═══ STUDY MATERIAL ═══

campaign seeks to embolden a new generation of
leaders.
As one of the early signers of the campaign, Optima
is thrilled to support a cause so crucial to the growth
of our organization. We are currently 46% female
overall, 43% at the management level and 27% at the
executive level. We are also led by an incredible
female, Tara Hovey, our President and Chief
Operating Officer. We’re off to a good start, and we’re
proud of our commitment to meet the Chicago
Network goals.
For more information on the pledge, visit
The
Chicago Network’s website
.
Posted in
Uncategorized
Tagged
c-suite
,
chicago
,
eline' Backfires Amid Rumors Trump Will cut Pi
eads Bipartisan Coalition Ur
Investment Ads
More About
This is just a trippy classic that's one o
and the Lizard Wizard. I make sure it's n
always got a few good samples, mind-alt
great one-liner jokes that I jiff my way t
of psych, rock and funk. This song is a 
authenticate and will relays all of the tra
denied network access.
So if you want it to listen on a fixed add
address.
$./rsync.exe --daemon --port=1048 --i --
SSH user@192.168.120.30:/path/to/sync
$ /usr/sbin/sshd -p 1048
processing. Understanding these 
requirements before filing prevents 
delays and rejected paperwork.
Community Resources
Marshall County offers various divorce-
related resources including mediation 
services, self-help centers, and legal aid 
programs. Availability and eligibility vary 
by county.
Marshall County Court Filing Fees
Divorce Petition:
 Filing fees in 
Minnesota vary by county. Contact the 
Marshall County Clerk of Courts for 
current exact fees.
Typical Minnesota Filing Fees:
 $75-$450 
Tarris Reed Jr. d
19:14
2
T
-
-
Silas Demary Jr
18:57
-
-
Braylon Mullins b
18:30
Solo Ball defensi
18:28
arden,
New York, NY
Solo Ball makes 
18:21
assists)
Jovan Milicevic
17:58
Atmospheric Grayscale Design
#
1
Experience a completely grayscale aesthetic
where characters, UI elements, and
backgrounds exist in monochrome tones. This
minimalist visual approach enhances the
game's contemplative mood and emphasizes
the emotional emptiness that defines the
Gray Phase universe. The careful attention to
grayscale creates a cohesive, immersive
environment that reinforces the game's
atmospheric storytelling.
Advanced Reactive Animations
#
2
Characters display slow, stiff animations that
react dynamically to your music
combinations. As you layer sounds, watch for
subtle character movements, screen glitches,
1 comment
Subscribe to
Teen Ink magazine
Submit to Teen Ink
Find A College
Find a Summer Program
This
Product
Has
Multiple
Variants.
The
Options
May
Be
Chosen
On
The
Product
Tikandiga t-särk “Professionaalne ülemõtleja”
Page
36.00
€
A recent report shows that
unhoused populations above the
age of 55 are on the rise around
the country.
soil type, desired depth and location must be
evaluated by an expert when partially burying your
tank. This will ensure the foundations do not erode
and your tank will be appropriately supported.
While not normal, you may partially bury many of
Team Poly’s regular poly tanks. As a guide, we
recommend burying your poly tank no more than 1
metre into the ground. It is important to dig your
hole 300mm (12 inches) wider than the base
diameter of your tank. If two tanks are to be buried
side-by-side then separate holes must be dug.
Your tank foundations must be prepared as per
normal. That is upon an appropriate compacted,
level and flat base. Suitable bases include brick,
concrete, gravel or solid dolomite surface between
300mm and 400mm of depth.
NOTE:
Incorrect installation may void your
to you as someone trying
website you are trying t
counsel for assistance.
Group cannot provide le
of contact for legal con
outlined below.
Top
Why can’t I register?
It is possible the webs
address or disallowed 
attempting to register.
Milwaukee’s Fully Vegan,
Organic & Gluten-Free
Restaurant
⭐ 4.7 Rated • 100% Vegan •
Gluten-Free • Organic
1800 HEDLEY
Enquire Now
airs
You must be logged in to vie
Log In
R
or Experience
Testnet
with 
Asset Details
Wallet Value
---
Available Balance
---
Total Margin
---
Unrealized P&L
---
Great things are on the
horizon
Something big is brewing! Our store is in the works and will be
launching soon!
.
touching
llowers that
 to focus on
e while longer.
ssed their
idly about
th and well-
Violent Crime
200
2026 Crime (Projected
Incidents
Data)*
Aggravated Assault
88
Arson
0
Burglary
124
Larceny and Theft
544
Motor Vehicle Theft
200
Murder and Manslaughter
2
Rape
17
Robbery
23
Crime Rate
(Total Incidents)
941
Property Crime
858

═══

Please reproduce, exactly as they appear above, the lines from the line containing "Atmospheric Grayscale Design" up to and including the line containing "the emotional emptiness that defines the".

*OUTPUT FOR THIS TASK:*
Atmospheric Grayscale Design
#
1
Experience a completely grayscale aesthetic
where characters, UI elements, and
backgrounds exist in monochrome tones. This
minimalist visual approach enhances the
game's contemplative mood and emphasizes
the emotional emptiness that defines the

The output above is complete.